The volunteer, who was not a medical professional, read the ultrasound. The volunteer printed Jess a copy of it and made her another appointment to come back in. They sent her home with a blobby print out and more platitutdes of how amazing being a mother would be. Heart to Heart emphasized that God had chosen Jess to be a mother, even though Jess herself had not consented to such a choice.
They made no mention of God choosing the “father,” who was in the midst of being sentenced to prison and would be in no position to raise a child anytime soon.
Thankfully, Jess found support in a friend who took her to Planned Parenthood in Fort Collins. This experience was radically different. Jess had a supportive nurse who reminded her she didn’t need to hold any shame. Jess tried joking her way through the procedure, claiming she would never have sex again. The nurse however reminded her consensual sex is an awesome part of the human experience and sometimes people get pregnant. It’s normal. It happens.

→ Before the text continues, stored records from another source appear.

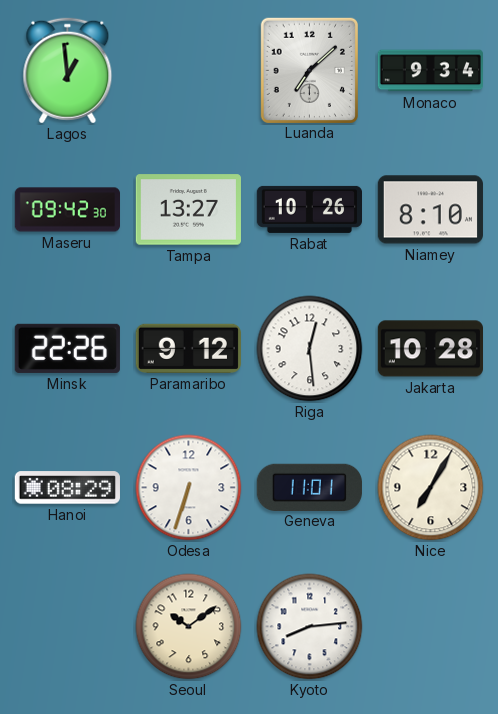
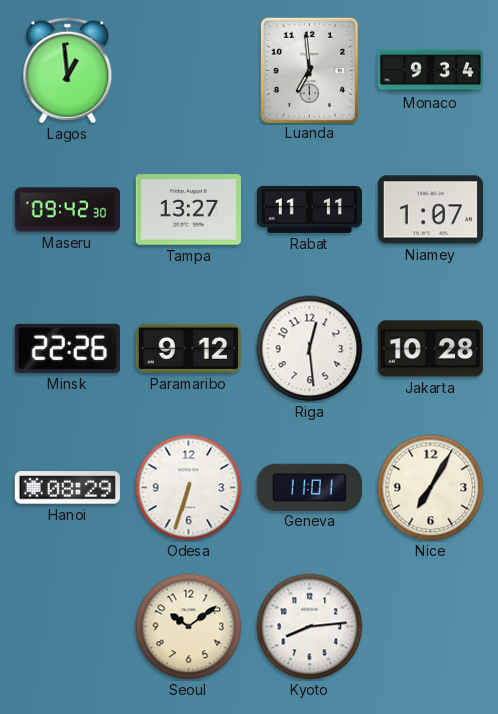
Luanda: 7:08 -> 6:59
Rabat: 10:26 -> 11:11
Niamey: 8:10 -> 1:07
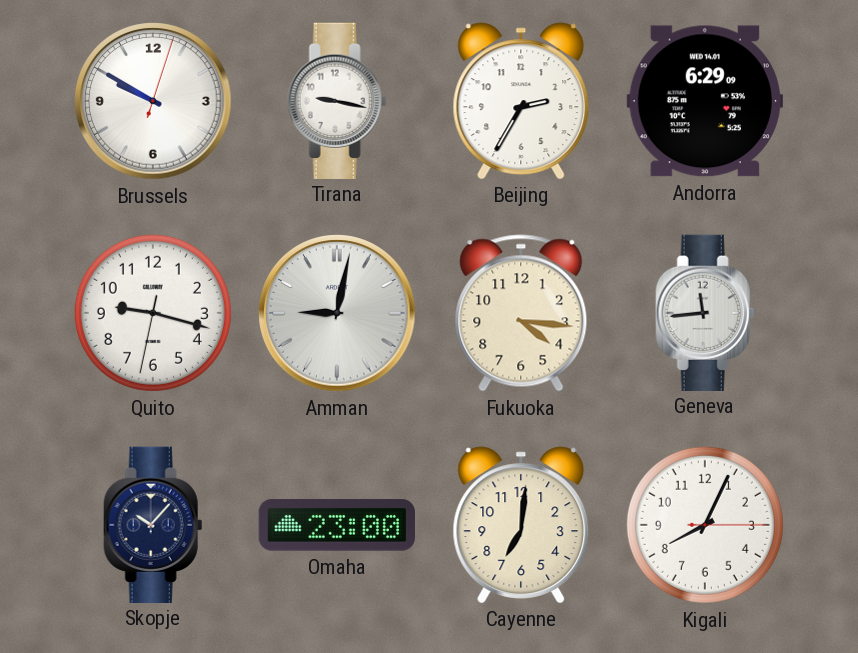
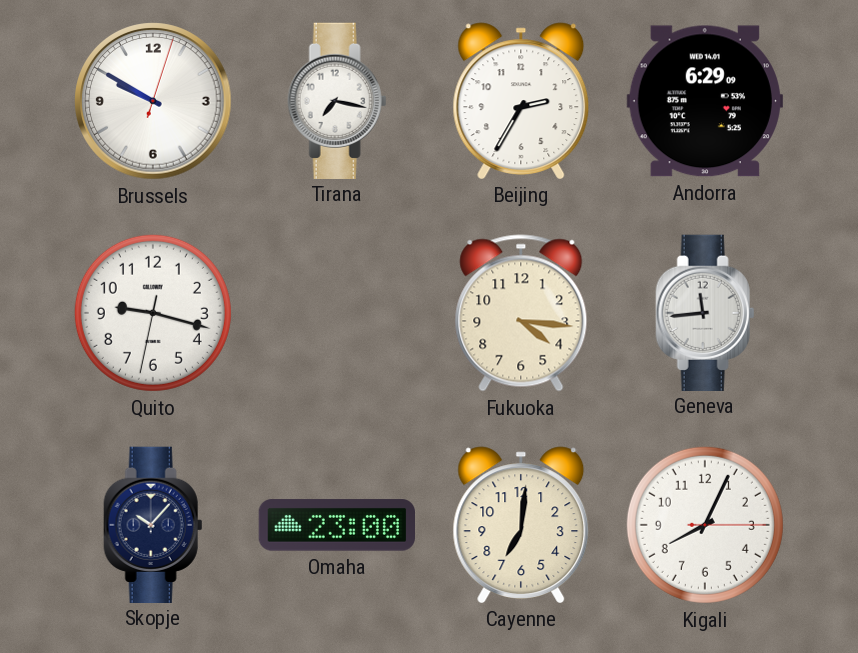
Tirana: 9:17 -> 7:17
Amman: 9:02 -> none
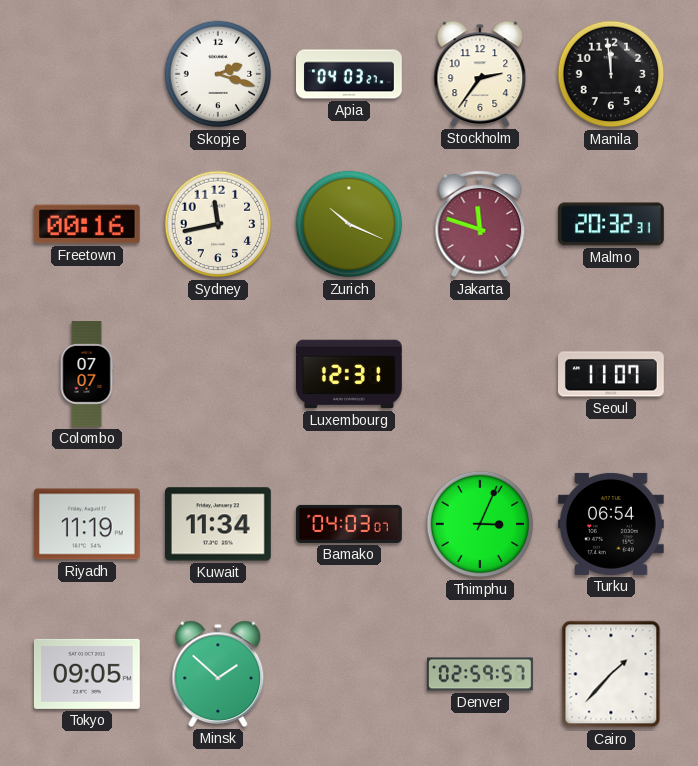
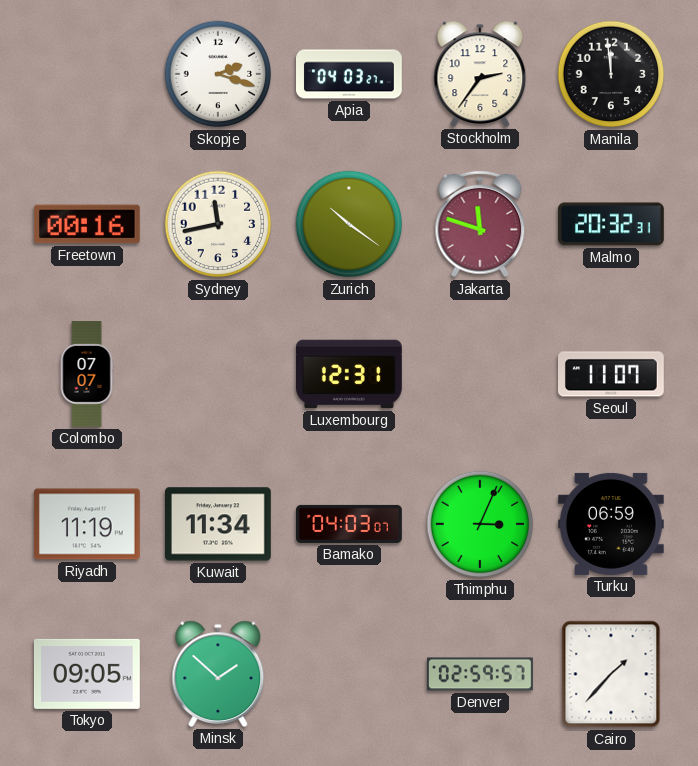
Zurich: 10:19 -> 10:21
Turku: 06:54 -> 06:59
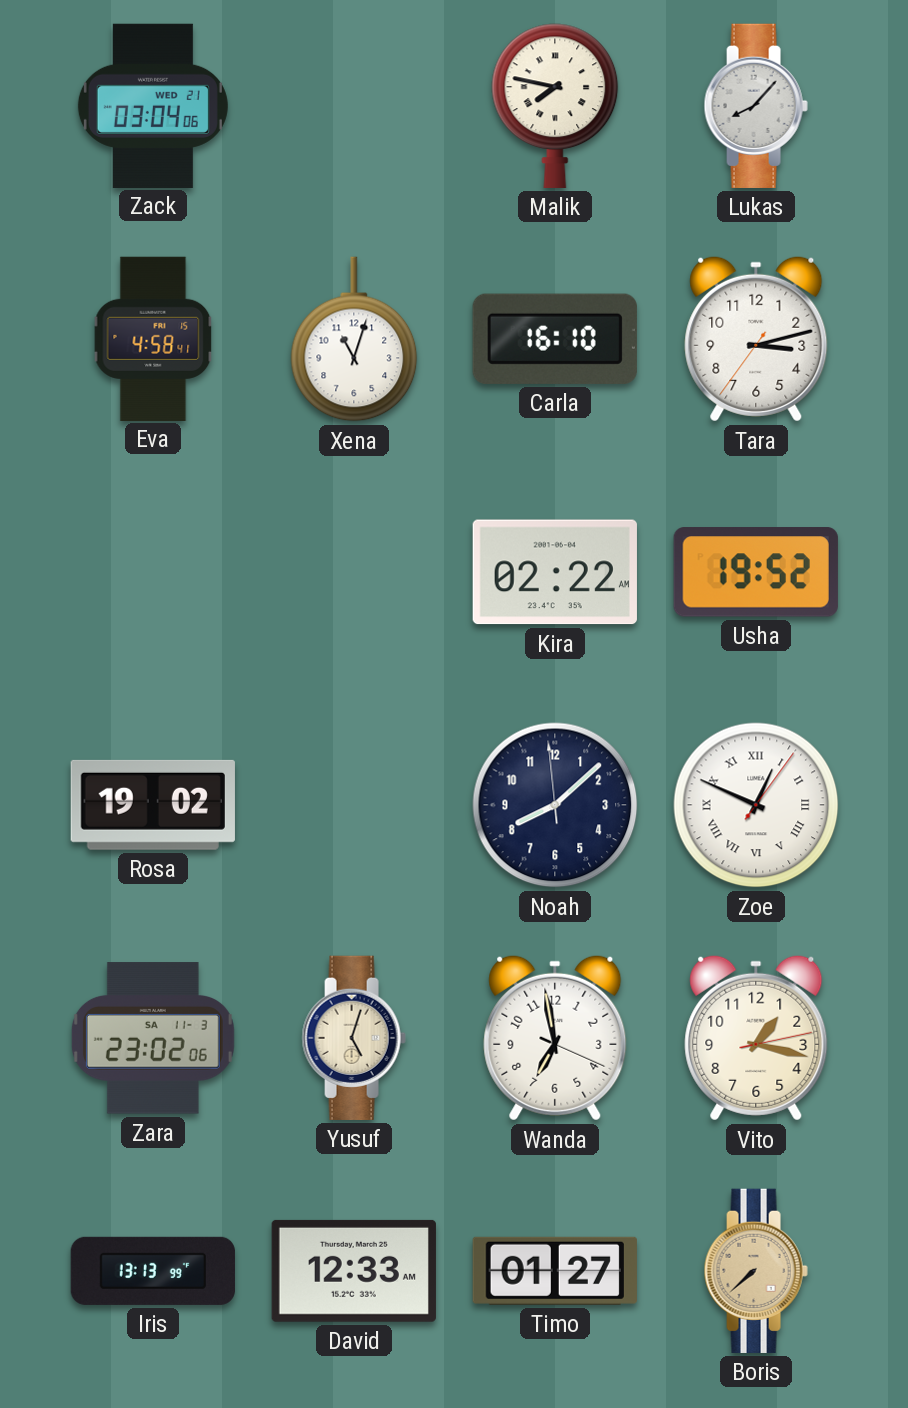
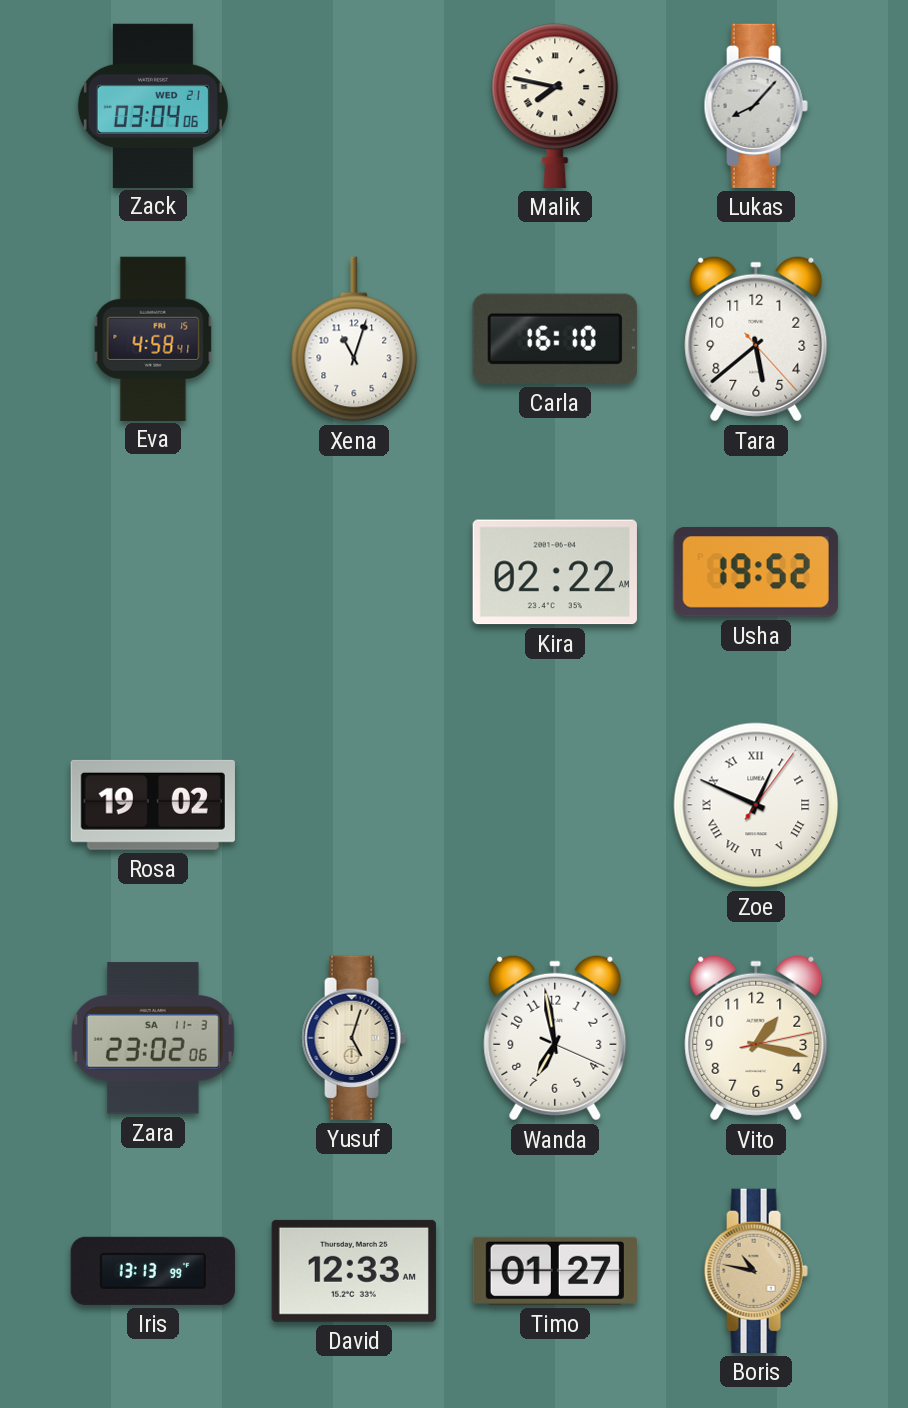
Tara: 3:12 -> 5:38
Noah: 8:07 -> none
Boris: 7:38 -> 10:47
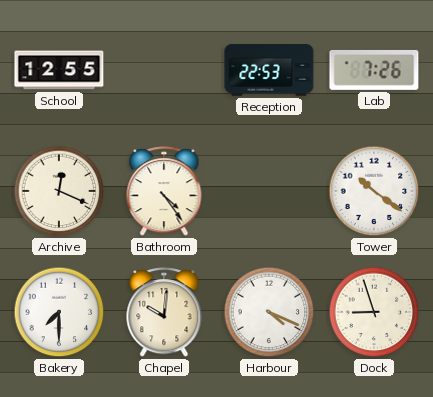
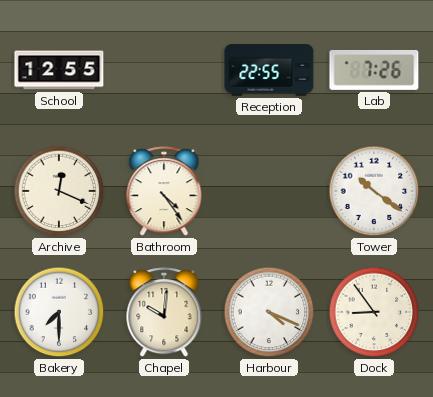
Reception: 22:53 -> 22:55
Dock: 8:57 -> 8:54
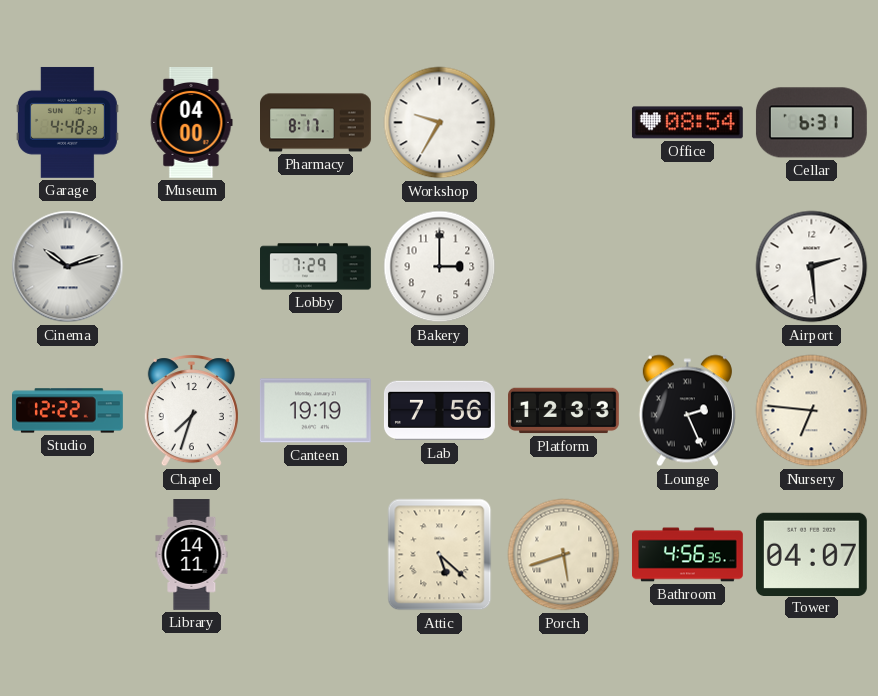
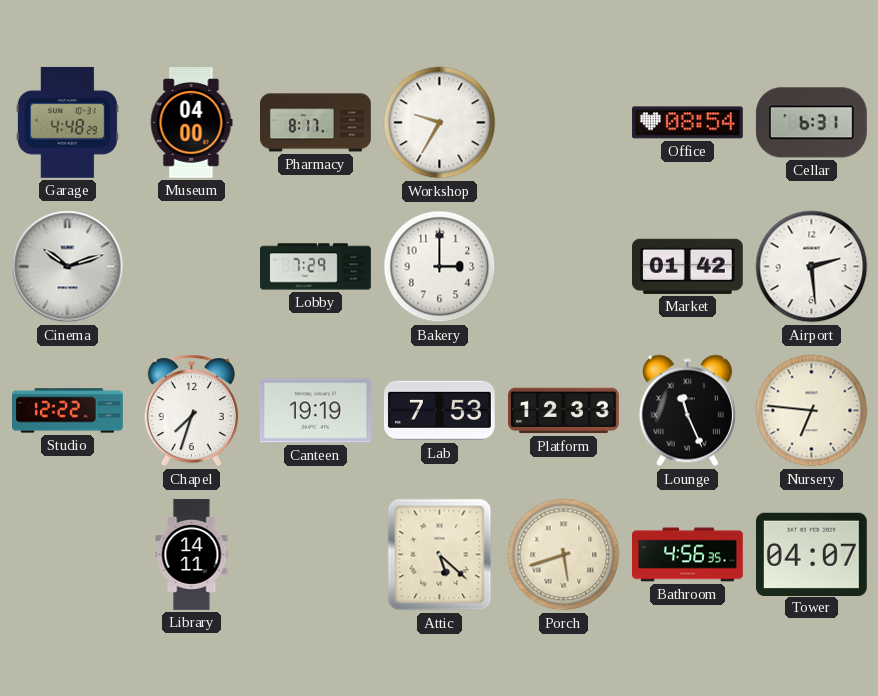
Market: none -> 01:42
Lab: 7:56 -> 7:53
Lounge: 2:26 -> 11:26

The abortion was painless:
“I remember thinking that this was suppose to be a really big deal. This was suppose to be painful and harmful and I’m suppose to feel guilt about this…And I don’t! I felt less shame then I did coming in here. I felt in charge of my own body gain. I wasn’t at war with it anymore! It was such a huge relief to be done and looking back I wish I had had the tools to be kinder to myself during this time period.”